A rescue group in New York City is trying to save the life of a domesticated pigeon that was found dyed pink and struggling to live last month.
One of the rescuers from the Wild Bird Fund found the animal in Madison Square Park on Jan. 30.
The group shared a photo of the bird on Instagram at the time, writing, "Pigeons come in many different colors and plumages, but pink isn’t one of them."
The pink bird is a king pigeon, which is actually a domesticated animal and what the feral pigeons normally found in the wild streets of New York City are descended from.
Catherine Quayle, the social media director of the Wild Bird Fund, tells TODAY.com in a phone call that the fact the bird is domesticated is the "main issue."
"It’s a domestic bird that was released to the wild and it cannot survive because it has no survival instincts," she explained. "Typically (king pigeons) are all white. And so even if it had not been dyed, it would have been a real target for predators in the park."
She adds that king pigeons are much larger than their feral counterparts. Rescuers from the Wild Bird Fund often find domesticated pigeons struggling around the city that have been released or escaped from poultry markets, she says.
"So in this case, clearly someone had dyed this pigeon intentionally and released it to the wild," she says. "We don’t know why. A lot of our followers have speculated that it was for a gender reveal party, but it could have just as easily been a joke or an art project or something else — we don’t know."
Quayle says that the bird is barely 5 weeks old, "practically a baby."
"It probably had never flown before," she says. "So that's the other thing — they released a bird that was just brand new and really was utterly clueless."
She says the bird is currently "not doing well" and they have not been able to get the dye off of him.

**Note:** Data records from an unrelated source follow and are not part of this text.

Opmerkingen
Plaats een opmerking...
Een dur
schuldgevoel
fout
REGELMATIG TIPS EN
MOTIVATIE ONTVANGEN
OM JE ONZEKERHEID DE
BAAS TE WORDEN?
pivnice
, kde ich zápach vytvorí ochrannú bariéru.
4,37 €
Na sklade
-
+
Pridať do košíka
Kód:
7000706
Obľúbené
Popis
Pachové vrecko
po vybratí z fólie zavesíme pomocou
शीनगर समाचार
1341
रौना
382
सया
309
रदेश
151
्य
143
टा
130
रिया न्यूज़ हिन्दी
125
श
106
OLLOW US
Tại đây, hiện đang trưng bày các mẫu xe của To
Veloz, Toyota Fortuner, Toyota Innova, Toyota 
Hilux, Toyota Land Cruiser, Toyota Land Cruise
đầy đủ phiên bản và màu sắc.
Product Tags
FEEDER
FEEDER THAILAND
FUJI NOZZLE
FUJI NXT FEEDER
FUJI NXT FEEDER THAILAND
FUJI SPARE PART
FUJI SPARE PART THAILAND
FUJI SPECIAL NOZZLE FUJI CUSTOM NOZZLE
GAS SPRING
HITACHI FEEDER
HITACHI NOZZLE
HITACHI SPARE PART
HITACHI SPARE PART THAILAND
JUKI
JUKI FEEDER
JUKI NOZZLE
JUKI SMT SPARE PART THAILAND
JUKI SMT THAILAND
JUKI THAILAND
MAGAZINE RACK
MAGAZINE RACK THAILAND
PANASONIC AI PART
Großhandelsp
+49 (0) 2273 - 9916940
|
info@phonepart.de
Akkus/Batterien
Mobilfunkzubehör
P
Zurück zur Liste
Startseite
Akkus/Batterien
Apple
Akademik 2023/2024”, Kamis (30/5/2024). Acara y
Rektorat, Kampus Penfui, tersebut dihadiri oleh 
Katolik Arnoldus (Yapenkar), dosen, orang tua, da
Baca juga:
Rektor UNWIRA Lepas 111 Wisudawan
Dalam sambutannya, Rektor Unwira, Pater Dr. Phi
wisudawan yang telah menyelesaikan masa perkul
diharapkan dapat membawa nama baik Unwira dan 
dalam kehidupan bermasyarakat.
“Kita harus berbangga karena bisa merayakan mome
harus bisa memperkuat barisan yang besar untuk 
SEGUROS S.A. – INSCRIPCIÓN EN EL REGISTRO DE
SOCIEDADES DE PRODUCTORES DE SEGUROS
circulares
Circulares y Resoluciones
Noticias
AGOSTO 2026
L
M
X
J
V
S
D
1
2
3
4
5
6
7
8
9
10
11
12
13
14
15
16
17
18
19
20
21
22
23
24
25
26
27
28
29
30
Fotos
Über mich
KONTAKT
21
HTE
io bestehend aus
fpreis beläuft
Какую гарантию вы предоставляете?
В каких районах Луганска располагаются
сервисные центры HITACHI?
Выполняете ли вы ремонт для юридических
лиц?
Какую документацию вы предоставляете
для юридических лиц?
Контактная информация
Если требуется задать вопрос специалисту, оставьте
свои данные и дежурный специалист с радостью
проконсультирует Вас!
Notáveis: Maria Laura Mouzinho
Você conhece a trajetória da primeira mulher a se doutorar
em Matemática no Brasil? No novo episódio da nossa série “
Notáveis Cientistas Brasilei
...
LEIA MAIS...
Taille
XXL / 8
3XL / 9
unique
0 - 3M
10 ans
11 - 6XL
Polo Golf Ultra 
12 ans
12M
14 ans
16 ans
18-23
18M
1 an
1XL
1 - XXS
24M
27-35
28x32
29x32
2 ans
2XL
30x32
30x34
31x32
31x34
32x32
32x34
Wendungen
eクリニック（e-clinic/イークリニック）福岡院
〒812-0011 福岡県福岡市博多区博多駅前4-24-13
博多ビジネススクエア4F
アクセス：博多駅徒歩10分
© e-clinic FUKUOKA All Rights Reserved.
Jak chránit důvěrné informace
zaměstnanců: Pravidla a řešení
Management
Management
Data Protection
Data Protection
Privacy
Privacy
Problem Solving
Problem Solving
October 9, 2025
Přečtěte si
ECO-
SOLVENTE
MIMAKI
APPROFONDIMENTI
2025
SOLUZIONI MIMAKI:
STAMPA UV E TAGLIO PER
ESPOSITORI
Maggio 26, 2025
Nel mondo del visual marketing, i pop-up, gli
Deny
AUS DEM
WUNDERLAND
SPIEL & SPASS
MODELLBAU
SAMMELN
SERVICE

"The dye that they used has an extremely strong smell," she explains. "And essentially the bird is inhaling these fumes that are coming off of the dye all the time and it's making him very ill, so he's been throwing up. He's very weak."
She says the bird is on oxygen and they're trying to flush the toxins out of his body with medication.
"He's essentially encased in a toxic cloud. Birds have very sensitive respiratory systems," she says. "So it's a bad situation."
In addition to admonishing people to not dye animals, Quayle tells TODAY.com she encourages people to avoid using live animals in their ceremonies and celebrations.
"Birds should not be used as art projects or as decoration or in any kind of celebration. They are animals that have specific needs," she says, adding that many services that market a pigeon or dove release do not actually train their birds to return home to their roosts.
"It is sad and I think most of the people who do that — if they knew what they were doing, and they knew that the birds had no chance of survival, they wouldn't do it," she says. "We're hoping that the interest in this story will get that message out a little bit."